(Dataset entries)
+ + +

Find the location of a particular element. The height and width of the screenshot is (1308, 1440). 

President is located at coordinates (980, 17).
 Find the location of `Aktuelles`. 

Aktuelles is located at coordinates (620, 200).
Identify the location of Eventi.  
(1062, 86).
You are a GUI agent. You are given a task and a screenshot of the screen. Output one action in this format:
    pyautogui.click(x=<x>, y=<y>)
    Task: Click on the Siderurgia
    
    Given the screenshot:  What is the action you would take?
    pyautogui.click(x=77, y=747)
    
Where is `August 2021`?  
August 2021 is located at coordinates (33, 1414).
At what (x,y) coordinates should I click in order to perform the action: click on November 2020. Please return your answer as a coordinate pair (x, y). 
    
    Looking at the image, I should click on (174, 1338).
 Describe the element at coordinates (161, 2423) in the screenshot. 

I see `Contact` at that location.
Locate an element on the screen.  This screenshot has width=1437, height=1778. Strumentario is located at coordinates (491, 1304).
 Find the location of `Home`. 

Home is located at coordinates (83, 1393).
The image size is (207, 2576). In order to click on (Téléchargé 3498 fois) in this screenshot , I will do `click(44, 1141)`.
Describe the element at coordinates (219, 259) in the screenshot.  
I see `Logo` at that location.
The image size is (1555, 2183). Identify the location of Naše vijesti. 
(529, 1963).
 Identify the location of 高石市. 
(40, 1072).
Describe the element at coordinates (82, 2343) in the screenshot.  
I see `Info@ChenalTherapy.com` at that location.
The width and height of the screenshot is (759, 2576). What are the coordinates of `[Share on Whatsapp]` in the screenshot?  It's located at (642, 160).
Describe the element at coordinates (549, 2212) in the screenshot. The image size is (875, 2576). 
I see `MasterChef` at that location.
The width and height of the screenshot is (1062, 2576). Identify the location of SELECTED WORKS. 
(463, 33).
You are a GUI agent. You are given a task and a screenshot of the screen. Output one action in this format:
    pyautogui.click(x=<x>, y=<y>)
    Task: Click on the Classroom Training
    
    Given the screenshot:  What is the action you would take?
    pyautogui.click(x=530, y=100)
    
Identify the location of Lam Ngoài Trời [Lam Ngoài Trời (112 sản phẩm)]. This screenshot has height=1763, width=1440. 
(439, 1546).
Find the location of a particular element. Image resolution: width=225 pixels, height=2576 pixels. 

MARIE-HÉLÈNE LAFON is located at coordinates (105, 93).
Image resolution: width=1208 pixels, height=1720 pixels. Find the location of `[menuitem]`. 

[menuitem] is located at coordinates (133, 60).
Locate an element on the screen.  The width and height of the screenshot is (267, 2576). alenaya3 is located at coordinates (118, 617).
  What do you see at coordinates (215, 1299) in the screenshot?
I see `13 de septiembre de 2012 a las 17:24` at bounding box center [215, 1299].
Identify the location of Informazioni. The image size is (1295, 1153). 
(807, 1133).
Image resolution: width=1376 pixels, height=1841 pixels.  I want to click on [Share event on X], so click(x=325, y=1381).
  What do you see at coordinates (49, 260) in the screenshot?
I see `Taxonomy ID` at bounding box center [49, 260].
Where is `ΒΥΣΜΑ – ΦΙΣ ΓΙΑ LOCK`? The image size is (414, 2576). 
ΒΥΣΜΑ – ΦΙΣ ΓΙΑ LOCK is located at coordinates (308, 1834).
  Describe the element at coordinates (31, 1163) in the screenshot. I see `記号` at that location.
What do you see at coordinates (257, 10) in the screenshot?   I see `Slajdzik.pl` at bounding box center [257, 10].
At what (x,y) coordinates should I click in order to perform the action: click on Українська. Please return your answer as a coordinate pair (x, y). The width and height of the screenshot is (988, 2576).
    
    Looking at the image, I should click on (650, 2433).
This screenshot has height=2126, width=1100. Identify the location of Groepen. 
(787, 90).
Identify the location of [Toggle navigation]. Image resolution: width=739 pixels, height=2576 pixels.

+ + +

**TASK TO COMPLETE:** Retype every line up to and including the one that contains "The width and height of the screenshot is (759, 2576).", beginning at the first line of the records, with no edits.

**ANSWER FOR THIS EXERCISE:**
Find the location of a particular element. The height and width of the screenshot is (1308, 1440). 

President is located at coordinates (980, 17).
 Find the location of `Aktuelles`. 

Aktuelles is located at coordinates (620, 200).
Identify the location of Eventi.  
(1062, 86).
You are a GUI agent. You are given a task and a screenshot of the screen. Output one action in this format:
    pyautogui.click(x=<x>, y=<y>)
    Task: Click on the Siderurgia
    
    Given the screenshot:  What is the action you would take?
    pyautogui.click(x=77, y=747)
    
Where is `August 2021`?  
August 2021 is located at coordinates (33, 1414).
At what (x,y) coordinates should I click in order to perform the action: click on November 2020. Please return your answer as a coordinate pair (x, y). 
    
    Looking at the image, I should click on (174, 1338).
 Describe the element at coordinates (161, 2423) in the screenshot. 

I see `Contact` at that location.
Locate an element on the screen.  This screenshot has width=1437, height=1778. Strumentario is located at coordinates (491, 1304).
 Find the location of `Home`. 

Home is located at coordinates (83, 1393).
The image size is (207, 2576). In order to click on (Téléchargé 3498 fois) in this screenshot , I will do `click(44, 1141)`.
Describe the element at coordinates (219, 259) in the screenshot.  
I see `Logo` at that location.
The image size is (1555, 2183). Identify the location of Naše vijesti. 
(529, 1963).
 Identify the location of 高石市. 
(40, 1072).
Describe the element at coordinates (82, 2343) in the screenshot.  
I see `Info@ChenalTherapy.com` at that location.
The width and height of the screenshot is (759, 2576). What are the coordinates of `[Share on Whatsapp]` in the screenshot?  It's located at (642, 160).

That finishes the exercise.